◆ Data records ◆
-=-=-
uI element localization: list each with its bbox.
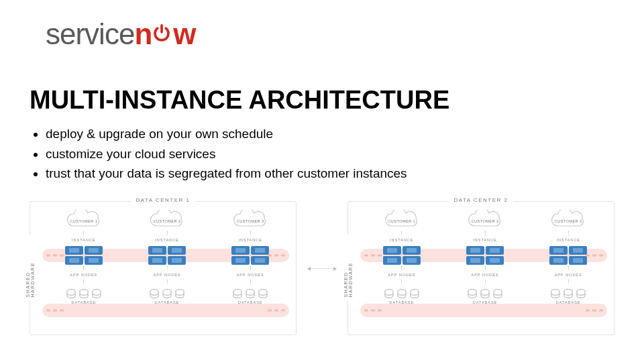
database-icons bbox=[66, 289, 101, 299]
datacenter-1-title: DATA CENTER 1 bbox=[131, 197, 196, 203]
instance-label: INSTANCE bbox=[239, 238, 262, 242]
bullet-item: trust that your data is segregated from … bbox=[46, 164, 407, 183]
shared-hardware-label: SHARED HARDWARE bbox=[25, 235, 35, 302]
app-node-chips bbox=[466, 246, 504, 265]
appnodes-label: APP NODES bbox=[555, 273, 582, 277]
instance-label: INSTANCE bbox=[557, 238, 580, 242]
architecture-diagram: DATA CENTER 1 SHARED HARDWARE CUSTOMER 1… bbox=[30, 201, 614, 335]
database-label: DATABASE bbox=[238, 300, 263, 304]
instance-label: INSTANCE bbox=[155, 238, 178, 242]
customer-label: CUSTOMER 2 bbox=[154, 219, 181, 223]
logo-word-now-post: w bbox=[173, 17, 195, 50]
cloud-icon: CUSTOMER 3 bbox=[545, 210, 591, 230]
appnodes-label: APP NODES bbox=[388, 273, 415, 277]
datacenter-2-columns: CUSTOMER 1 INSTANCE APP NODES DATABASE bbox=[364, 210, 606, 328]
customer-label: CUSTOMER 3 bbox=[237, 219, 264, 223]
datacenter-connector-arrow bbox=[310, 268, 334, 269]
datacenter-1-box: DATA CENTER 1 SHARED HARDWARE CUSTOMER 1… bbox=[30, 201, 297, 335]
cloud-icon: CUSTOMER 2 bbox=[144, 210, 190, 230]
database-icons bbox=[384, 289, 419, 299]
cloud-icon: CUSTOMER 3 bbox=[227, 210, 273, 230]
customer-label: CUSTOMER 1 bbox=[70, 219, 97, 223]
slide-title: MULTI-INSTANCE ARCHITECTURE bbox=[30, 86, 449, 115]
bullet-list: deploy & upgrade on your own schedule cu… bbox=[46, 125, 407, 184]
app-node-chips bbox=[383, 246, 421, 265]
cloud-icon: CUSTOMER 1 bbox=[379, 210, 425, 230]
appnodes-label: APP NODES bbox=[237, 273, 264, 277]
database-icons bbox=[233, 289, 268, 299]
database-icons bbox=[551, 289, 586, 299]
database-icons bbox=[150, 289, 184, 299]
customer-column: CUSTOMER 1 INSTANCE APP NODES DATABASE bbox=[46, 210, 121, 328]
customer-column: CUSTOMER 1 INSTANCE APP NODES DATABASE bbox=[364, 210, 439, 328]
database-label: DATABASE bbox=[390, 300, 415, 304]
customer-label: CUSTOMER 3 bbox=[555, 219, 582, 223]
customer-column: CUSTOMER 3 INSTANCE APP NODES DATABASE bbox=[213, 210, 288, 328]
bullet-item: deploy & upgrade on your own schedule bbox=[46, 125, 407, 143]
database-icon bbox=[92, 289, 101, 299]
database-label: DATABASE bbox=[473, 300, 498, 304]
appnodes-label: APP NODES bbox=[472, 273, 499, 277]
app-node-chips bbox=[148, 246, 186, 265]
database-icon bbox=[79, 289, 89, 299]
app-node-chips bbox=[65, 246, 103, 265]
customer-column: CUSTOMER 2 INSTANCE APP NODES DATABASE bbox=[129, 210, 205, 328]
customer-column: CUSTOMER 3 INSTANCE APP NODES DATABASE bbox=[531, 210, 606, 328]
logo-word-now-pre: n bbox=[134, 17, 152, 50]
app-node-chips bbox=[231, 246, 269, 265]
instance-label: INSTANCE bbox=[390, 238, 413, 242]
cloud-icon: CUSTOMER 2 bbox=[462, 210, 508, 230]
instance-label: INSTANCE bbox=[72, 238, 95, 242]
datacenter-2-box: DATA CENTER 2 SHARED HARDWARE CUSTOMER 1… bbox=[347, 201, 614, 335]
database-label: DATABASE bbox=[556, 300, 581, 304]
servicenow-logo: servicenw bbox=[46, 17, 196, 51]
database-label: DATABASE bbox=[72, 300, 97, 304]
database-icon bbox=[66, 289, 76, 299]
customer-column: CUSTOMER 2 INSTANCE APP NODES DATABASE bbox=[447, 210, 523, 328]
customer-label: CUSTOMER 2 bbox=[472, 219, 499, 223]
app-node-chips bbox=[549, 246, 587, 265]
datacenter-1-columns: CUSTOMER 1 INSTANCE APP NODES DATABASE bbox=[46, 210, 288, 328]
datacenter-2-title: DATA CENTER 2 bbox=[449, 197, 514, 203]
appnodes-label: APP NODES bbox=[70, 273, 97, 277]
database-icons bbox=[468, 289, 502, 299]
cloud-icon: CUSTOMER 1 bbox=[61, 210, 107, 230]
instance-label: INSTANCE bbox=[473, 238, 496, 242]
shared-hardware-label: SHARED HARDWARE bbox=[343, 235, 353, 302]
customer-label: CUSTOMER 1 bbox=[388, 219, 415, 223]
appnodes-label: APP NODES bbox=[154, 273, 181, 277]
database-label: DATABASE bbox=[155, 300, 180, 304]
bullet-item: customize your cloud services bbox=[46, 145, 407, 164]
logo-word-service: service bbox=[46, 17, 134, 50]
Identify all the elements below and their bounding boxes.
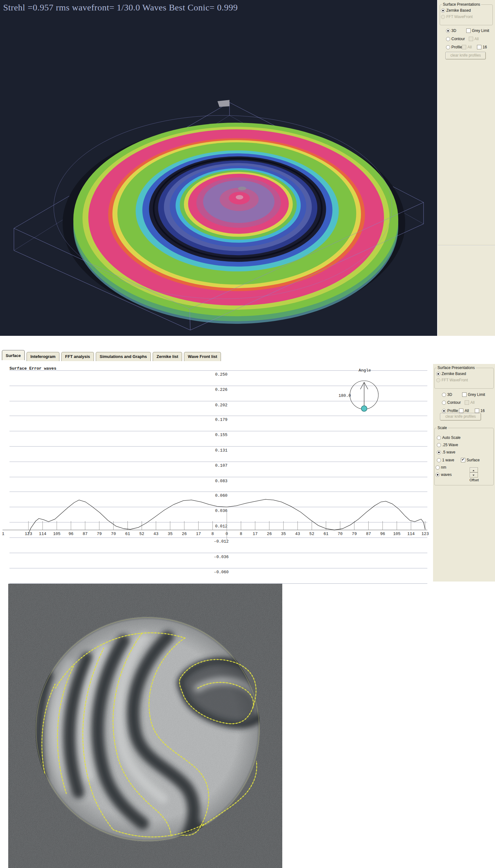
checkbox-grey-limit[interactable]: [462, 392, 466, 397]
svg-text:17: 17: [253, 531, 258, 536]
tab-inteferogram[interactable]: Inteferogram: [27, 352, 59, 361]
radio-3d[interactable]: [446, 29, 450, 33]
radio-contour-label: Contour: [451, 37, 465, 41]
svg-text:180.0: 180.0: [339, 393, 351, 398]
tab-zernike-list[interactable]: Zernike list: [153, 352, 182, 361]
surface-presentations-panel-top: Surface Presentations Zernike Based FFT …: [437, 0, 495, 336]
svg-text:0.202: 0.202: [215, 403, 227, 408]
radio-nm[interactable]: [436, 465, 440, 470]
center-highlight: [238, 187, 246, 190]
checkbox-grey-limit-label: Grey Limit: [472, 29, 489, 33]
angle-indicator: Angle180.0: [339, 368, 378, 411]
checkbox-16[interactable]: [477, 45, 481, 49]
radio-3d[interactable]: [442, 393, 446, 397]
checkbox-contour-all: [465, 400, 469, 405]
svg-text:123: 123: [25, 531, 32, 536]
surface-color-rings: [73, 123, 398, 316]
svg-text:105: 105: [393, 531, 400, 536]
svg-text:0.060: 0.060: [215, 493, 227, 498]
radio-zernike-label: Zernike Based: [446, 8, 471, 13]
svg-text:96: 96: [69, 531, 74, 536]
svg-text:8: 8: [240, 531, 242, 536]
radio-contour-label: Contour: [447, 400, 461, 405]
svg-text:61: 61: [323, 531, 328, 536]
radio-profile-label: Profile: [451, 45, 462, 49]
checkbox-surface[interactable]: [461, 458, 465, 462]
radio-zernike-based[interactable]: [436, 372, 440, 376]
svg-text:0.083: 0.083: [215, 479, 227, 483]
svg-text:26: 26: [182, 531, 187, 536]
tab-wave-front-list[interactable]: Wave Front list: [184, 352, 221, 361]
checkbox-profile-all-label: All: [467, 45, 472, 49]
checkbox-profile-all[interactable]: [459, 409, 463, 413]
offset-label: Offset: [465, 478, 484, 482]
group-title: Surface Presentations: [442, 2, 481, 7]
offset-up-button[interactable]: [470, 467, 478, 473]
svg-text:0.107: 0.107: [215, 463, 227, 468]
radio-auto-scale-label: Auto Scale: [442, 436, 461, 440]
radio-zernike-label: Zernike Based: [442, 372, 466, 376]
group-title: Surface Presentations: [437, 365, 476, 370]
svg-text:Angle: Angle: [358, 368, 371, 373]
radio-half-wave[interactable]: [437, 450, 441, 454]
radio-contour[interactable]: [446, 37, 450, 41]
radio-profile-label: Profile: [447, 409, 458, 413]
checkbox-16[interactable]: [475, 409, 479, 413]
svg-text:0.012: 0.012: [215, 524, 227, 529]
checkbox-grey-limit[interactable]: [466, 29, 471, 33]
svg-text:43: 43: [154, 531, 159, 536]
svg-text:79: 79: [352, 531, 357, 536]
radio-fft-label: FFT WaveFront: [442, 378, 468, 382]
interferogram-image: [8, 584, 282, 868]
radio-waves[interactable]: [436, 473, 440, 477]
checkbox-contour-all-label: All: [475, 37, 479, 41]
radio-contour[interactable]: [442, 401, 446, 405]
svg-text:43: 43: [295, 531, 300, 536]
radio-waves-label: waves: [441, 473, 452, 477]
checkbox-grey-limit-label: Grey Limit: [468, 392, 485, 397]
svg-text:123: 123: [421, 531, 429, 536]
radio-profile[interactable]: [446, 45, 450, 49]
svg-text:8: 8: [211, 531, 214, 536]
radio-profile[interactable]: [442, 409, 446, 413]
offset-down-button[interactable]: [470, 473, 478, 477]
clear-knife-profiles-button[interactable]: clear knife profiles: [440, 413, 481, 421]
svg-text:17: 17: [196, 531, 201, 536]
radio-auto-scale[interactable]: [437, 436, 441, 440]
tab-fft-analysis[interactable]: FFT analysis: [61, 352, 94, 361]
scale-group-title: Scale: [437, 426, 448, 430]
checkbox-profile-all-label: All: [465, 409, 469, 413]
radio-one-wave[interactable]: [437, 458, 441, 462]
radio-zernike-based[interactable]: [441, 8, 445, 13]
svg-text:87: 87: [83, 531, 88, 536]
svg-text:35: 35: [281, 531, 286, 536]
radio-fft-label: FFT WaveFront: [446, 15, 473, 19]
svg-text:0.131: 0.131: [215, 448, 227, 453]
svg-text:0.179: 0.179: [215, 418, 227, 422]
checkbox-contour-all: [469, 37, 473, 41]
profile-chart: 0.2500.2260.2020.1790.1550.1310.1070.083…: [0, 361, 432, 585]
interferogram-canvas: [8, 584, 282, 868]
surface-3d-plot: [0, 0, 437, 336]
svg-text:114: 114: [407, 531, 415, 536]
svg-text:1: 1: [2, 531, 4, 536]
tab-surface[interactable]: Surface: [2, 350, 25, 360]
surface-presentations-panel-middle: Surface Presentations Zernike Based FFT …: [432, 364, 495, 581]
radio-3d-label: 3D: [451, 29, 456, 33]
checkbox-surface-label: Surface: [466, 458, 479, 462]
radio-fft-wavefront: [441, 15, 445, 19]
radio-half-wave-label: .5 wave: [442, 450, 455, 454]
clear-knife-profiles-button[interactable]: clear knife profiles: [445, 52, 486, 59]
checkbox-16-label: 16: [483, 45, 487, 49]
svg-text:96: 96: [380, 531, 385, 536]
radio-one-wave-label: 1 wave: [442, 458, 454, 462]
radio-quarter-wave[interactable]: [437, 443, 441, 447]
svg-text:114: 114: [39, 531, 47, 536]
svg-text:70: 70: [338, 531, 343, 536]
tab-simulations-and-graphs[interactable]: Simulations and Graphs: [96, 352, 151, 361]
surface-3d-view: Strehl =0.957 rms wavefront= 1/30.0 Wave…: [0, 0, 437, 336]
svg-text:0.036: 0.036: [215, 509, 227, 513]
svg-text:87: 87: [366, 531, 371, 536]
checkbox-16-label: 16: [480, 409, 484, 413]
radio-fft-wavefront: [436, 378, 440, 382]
-=-=-
◆ Exercise details ◆
Where the word "contour" shows up in a line of the listing, return that line.

◆ Result of this task ◆
radio-contour-label: Contour: [451, 37, 465, 41]
checkbox-contour-all: [465, 400, 469, 405]
radio-contour-label: Contour: [447, 400, 461, 405]
radio-contour[interactable]: [446, 37, 450, 41]
checkbox-contour-all-label: All: [475, 37, 479, 41]
radio-contour[interactable]: [442, 401, 446, 405]
checkbox-contour-all: [469, 37, 473, 41]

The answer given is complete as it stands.